YOUR OBJECTIVE:
Restate exactly the lines that run from the start of the records below to the line containing "Dependiendo de la enfermedad", counting both ends, and nothing else; pictures stay out.

RECORDS SUPPLIED:
————————

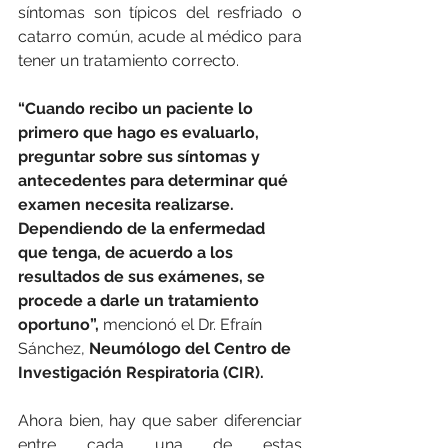
síntomas son típicos del resfriado o 
catarro común, acude al médico para 
tener un tratamiento correcto.
“Cuando recibo un paciente lo 
primero que hago es evaluarlo, 
preguntar sobre sus síntomas y 
antecedentes para determinar qué 
examen necesita realizarse. 
Dependiendo de la enfermedad 
que tenga, de acuerdo a los 
resultados de sus exámenes, se 
procede a darle un tratamiento 
oportuno”,
 mencionó el Dr. Efraín 
Sánchez, 
Neumólogo del Centro de 
Investigación Respiratoria (CIR).
Ahora bien, hay que saber diferenciar 
entre cada una de estas 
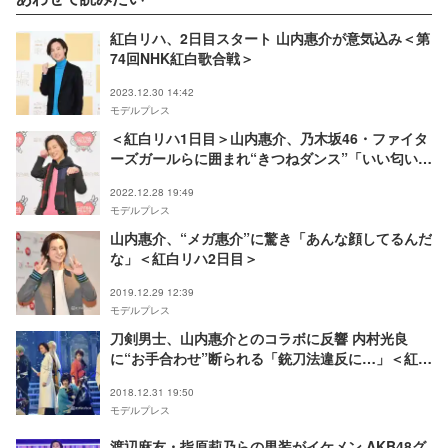
紅白リハ、2日目スタート 山内惠介が意気込み＜第
74回NHK紅白歌合戦＞
2023.12.30 14:42
モデルプレス
＜紅白リハ1日目＞山内惠介、乃木坂46・ファイタ
ーズガールらに囲まれ“きつねダンス”「いい匂いが
した」
2022.12.28 19:49
モデルプレス
山内惠介、“メガ惠介”に驚き「あんな顔してるんだ
な」＜紅白リハ2日目＞
2019.12.29 12:39
モデルプレス
刀剣男士、山内惠介とのコラボに反響 内村光良
に“お手合わせ”断られる「銃刀法違反に…」＜紅白
本番＞
2018.12.31 19:50
モデルプレス
渡辺麻友・指原莉乃らの男装がイケメン AKB48グ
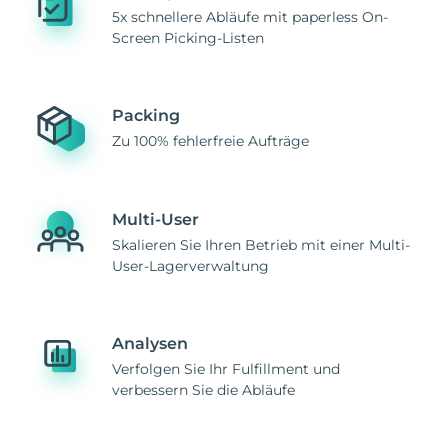
5x schnellere Abläufe mit paperless On-
Screen Picking-Listen
Packing
Zu 100% fehlerfreie Aufträge
Multi-User
Skalieren Sie Ihren Betrieb mit einer Multi-
User-Lagerverwaltung
Analysen
Verfolgen Sie Ihr Fulfillment und
verbessern Sie die Abläufe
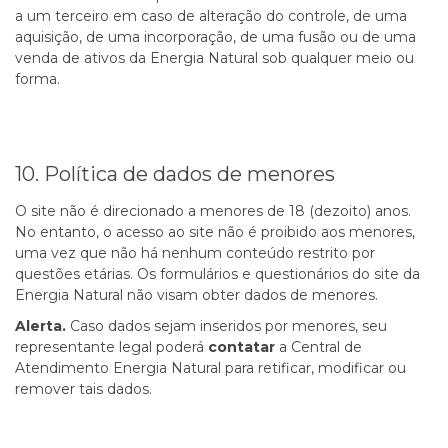
a um terceiro em caso de alteração do controle, de uma
aquisição, de uma incorporação, de uma fusão ou de uma
venda de ativos da Energia Natural sob qualquer meio ou
forma.
10. Política de dados de menores
O site não é direcionado a menores de 18 (dezoito) anos.
No entanto, o acesso ao site não é proibido aos menores,
uma vez que não há nenhum conteúdo restrito por
questões etárias. Os formulários e questionários do site da
Energia Natural não visam obter dados de menores.
Alerta.
Caso dados sejam inseridos por menores, seu
representante legal poderá
contatar
a
Central de
Atendimento Energia Natural
para retificar, modificar ou
remover tais dados.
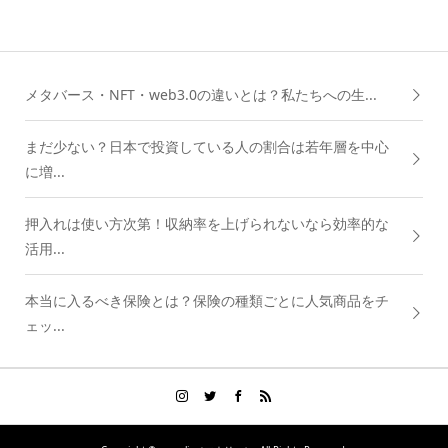
メタバース・NFT・web3.0の違いとは？私たちへの生...
まだ少ない？日本で投資している人の割合は若年層を中心
に増...
押入れは使い方次第！収納率を上げられないなら効率的な
活用...
本当に入るべき保険とは？保険の種類ごとに人気商品をチ
ェッ...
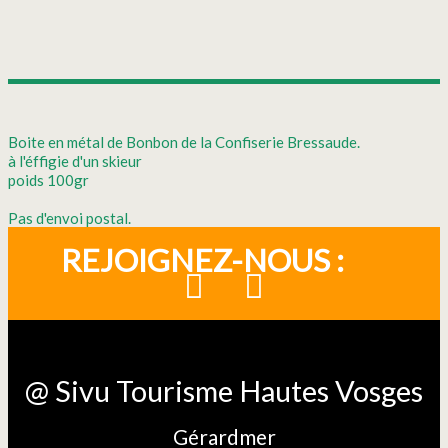
Boite en métal de Bonbon de la Confiserie Bressaude.
à l'éffigie d'un skieur
poids 100gr
Pas d'envoi postal.
REJOIGNEZ-NOUS :
@ Sivu Tourisme Hautes Vosges
Gérardmer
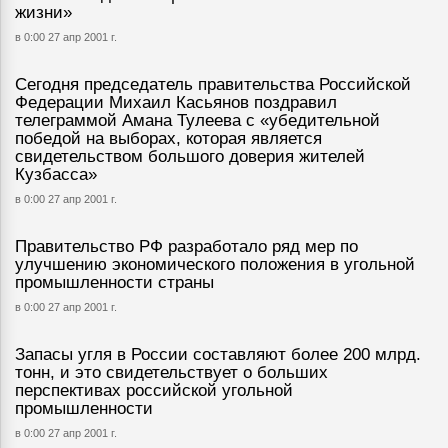
жизни»
в 0:00 27 апр 2001 г.
Сегодня председатель правительства Российской
Федерации Михаил Касьянов поздравил
телеграммой Амана Тулеева с «убедительной
победой на выборах, которая является
свидетельством большого доверия жителей
Кузбасса»
в 0:00 27 апр 2001 г.
Правительство РФ разработало ряд мер по
улучшению экономического положения в угольной
промышленности страны
в 0:00 27 апр 2001 г.
Запасы угля в России составляют более 200 млрд.
тонн, и это свидетельствует о больших
перспективах российской угольной
промышленности
в 0:00 27 апр 2001 г.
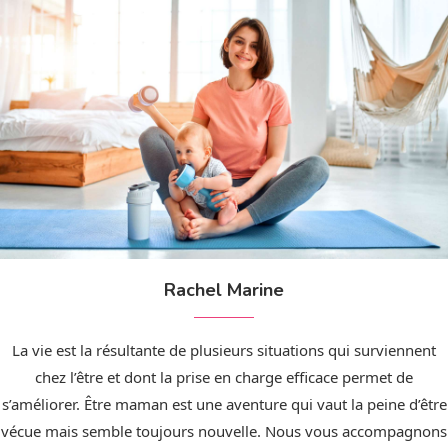
Rachel Marine
La vie est la résultante de plusieurs situations qui surviennent
chez l’être et dont la prise en charge efficace permet de
s’améliorer. Être maman est une aventure qui vaut la peine d’être
vécue mais semble toujours nouvelle. Nous vous accompagnons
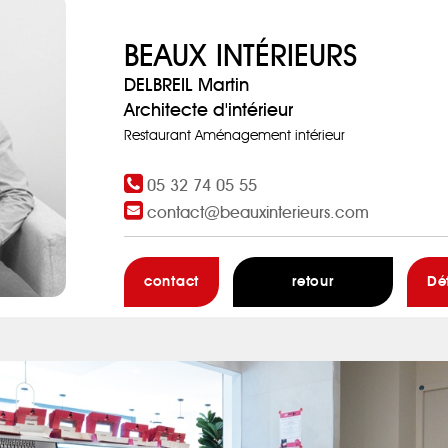
BEAUX INTÉRIEURS
DELBREIL Martin
Architecte d'intérieur
Restaurant Aménagement intérieur
05 32 74 05 55
contact@beauxinterieurs.com
contact
retour
Dé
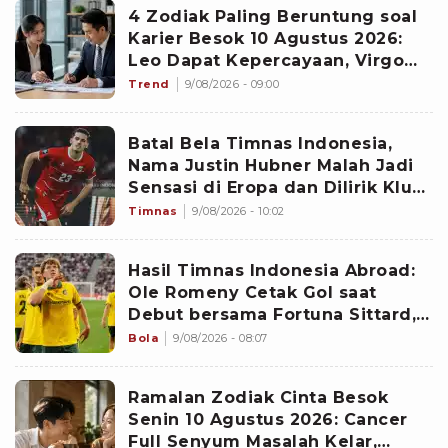
4 Zodiak Paling Beruntung soal
Karier Besok 10 Agustus 2026:
Leo Dapat Kepercayaan, Virgo
Makin Diperhitungkan
Trend
9/08/2026 - 09:00
Batal Bela Timnas Indonesia,
Nama Justin Hubner Malah Jadi
Sensasi di Eropa dan Dilirik Klub
Kasta Teratas
Timnas
9/08/2026 - 10:02
Hasil Timnas Indonesia Abroad:
Ole Romeny Cetak Gol saat
Debut bersama Fortuna Sittard,
Justin Hubner Main Penuh
Bola
9/08/2026 - 08:07
Ramalan Zodiak Cinta Besok
Senin 10 Agustus 2026: Cancer
Full Senyum Masalah Kelar,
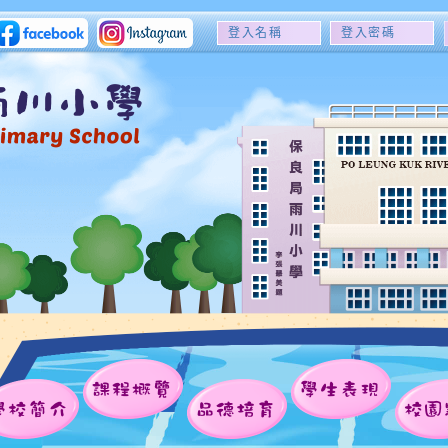
登
登
入
入
名
密
稱
碼
課程概覽
學生表現
學校簡介
品德培育
校園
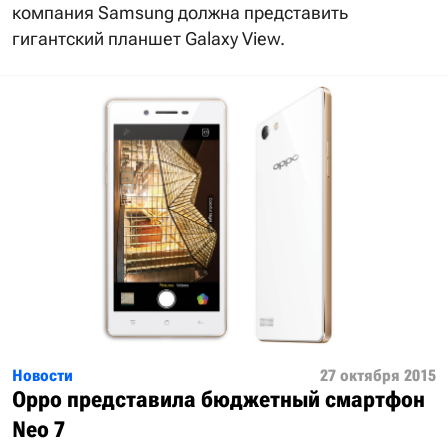
компания Samsung должна представить
гигантский планшет Galaxy View.
Новости
27 октября 2015
Oppo представила бюджетный смартфон
Neo 7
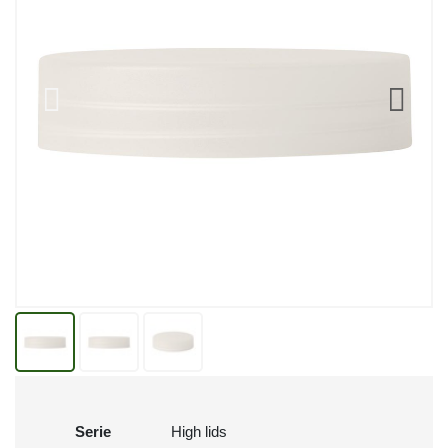
Serie
High lids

————————

ANSWER TO THE EXERCISE:
síntomas son típicos del resfriado o 
catarro común, acude al médico para 
tener un tratamiento correcto.
“Cuando recibo un paciente lo 
primero que hago es evaluarlo, 
preguntar sobre sus síntomas y 
antecedentes para determinar qué 
examen necesita realizarse. 
Dependiendo de la enfermedad 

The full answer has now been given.